Nunca haría algo semejante, eso para mí era de cobardes, y yo podía ser muchas cosas, pero nunca cobarde.

–Dentro de unos pocos días comienza la universidad–dijo mi padre sentándose a mi lado. Estaba en el salón intentando encontrar alguna película, serie o programa decente en la televisión, pero no estaba teniendo suerte.

–Lo sé–me limité a decir. Cuando mi padre comenzaba conversaciones de aquel modo, era porque quería algo y probablemente ese algo no me iba a gustar.

– ¿Te vas a ir?

–No puedo, me has escondido las llaves del coche–dije con fastidio.

–No me refiero a eso. Quiero decir que si vas a vivir en ese piso de alquiler–pronunció "ese piso de alquiler" como si se estuviera refiriendo a un estercolero.

–Por supuesto–respondí tajantemente. Sabía por dónde iba. Primero comenzaría suave y después intentaría por todos los medios hacerme cambiar de opinión.

– ¿No prefieres quedarte en casa?

–Por Dios, no–quizás fui demasiado sincera, pero no pude evitarlo. Lo que menos quería en el mundo era seguir agobiada por mis padres. Me había resignado a estar encerrada porque sabía que en menos de una semana me iría y volvería a ser libre.

–Pero...–comenzó, pero no le dejé acabar. Debía reconocer que desde la muerte de Daniel, mi paciencia con la humanidad se había vuelto muy reducida. El tiempo que no estaba triste, lo pasaba enfadada queriendo matar a alguien. Sabía que en muchas ocasiones había hecho sentir mal con mis palabras a mis seres queridos, pero no me llegaba a sentir mal por ello. Les había repetido hasta la saciedad que me dejaran mi espacio, que necesitaba estar sola, pero ellos me habían ignorado por completo, pues entonces deberían atenerse a las consecuencias de sus actos.

–Mira papá, estoy harta de vuestros agobios, necesito volver a sentirme independiente, no como una maldita cría de catorce años a la que sus padres tienen metida en una burbuja de cristal, nunca fui así y no voy a comenzar ahora.

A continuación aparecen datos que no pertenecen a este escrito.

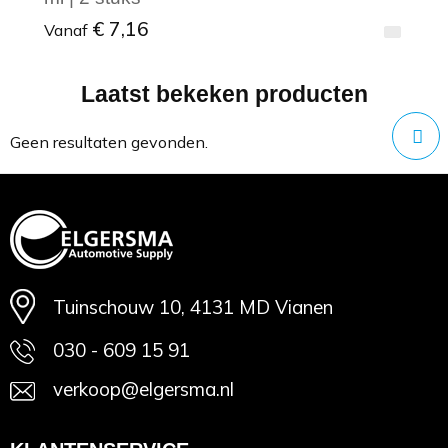
€ 7,16
Vanaf
Laatst bekeken producten
Minimale afname: 1
Geen resultaten gevonden.
Tuinschouw 10, 4131 MD Vianen
030 - 609 15 91
verkoop@elgersma.nl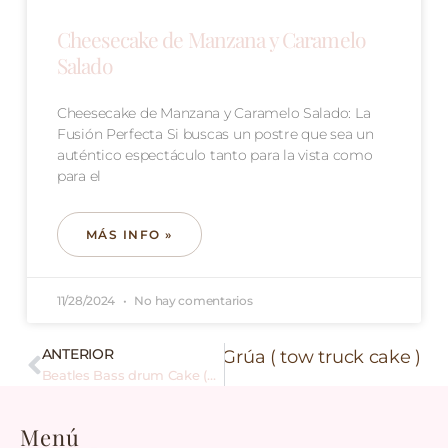
Cheesecake de Manzana y Caramelo
Salado
Cheesecake de Manzana y Caramelo Salado: La
Fusión Perfecta Si buscas un postre que sea un
auténtico espectáculo tanto para la vista como
para el
MÁS INFO »
11/28/2024
No hay comentarios
ANTERIOR
Siguiente
Tarta Camión Grúa ( tow truck cake )
Beatles Bass drum Cake (Tarta Bombo Bateria BEATLES )
Menú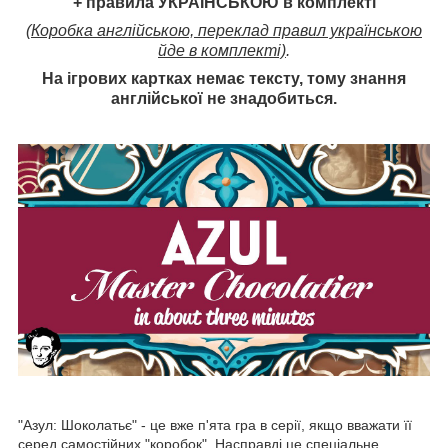
+ правила УКРАЇНСЬКОЮ в комплекті
(Коробка англійською, переклад правил українською
йде в комплекті)
.
На ігрових картках немає тексту, тому знання
англійської не знадобиться.
"Азул: Шоколатьє" - це вже п'ята гра в серії, якщо вважати її
серед самостійних "коробок". Насправді це спеціальне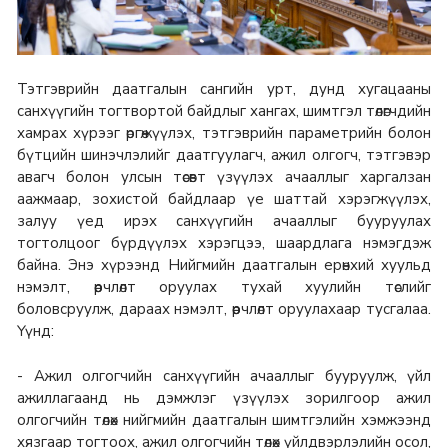
Тэтгэврийн даатгалын сангийн урт, дунд хугацааны
санхүүгийн тогтвортой байдлыг хангах, шимтгэл төлөгчдийн
хамрах хүрээг өргөжүүлэх, тэтгэврийн параметрийн болон
бүтцийн шинэчлэлийг даатгуулагч, ажил олгогч, тэтгэвэр
авагч болон улсын төсөвт үзүүлэх ачааллыг харгалзан
аажмаар, зохистой байдлаар үе шаттай хэрэгжүүлэх,
залуу үед ирэх санхүүгийн ачааллыг бууруулах
тогтолцоог бүрдүүлэх хэрэгцээ, шаардлага нэмэгдэж
байна. Энэ хүрээнд Нийгмийн даатгалын ерөнхий хуульд
нэмэлт, өөрчлөлт оруулах тухай хуулийн төслийг
боловсруулж, дараах нэмэлт, өөрчлөлт оруулахаар тусгалаа.
Үүнд:
- Ажил олгогчийн санхүүгийн ачааллыг бууруулж, үйл
ажиллагаанд нь дэмжлэг үзүүлэх зорилгоор ажил
олгогчийн төлөх нийгмийн даатгалын шимтгэлийн хэмжээнд
хязгаар тогтоох, ажил олгогчийн төлөх үйлдвэрлэлийн осол,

Tengo la edad suficiente como para afrontar mis problemas yo sola.

–No pretendemos agobiarte.

–Pues es exactamente lo que hacéis, a pesar de que os he repetido miles y miles de veces que no lo hagáis–dije levantando el tono de voz, estaba comenzando a alterarme. Era mejor que la conversación finalizara en ese punto a que llegara el momento en que no pudiera controlar toda la rabia que tenía acumulada y explotara contra él.

–Alejandra.

– ¡No papá! ¿Con qué derecho le contaste mis cosas a mis amigas? Eran las únicas personas con la que pensaba que me podría distraer sin ver en ellas sus miradas de pena o intentando consolarme en todo momento y por tu culpa no puedo. Hacen exactamente lo que tú y mamá y no solo ellas, ¡todos mis amigos! No existe ahora mismo ninguna persona conocida la cual no me mire como si yo fuera un cachorro abandonado.

–Lo siento–la rabia fluía por mis venas. Aquello no era lo único que tenía guardado, pero no quise seguir y me levanté del sofá en dirección a mi cuarto.

Cuando subía por las escaleras, pude ver a mi madre, por su posición estaba segura que había escuchado toda la discusión, pero no me miraba reprobatoriamente, parecía entenderme.

Mi teléfono comenzó a sonar, era un número privado.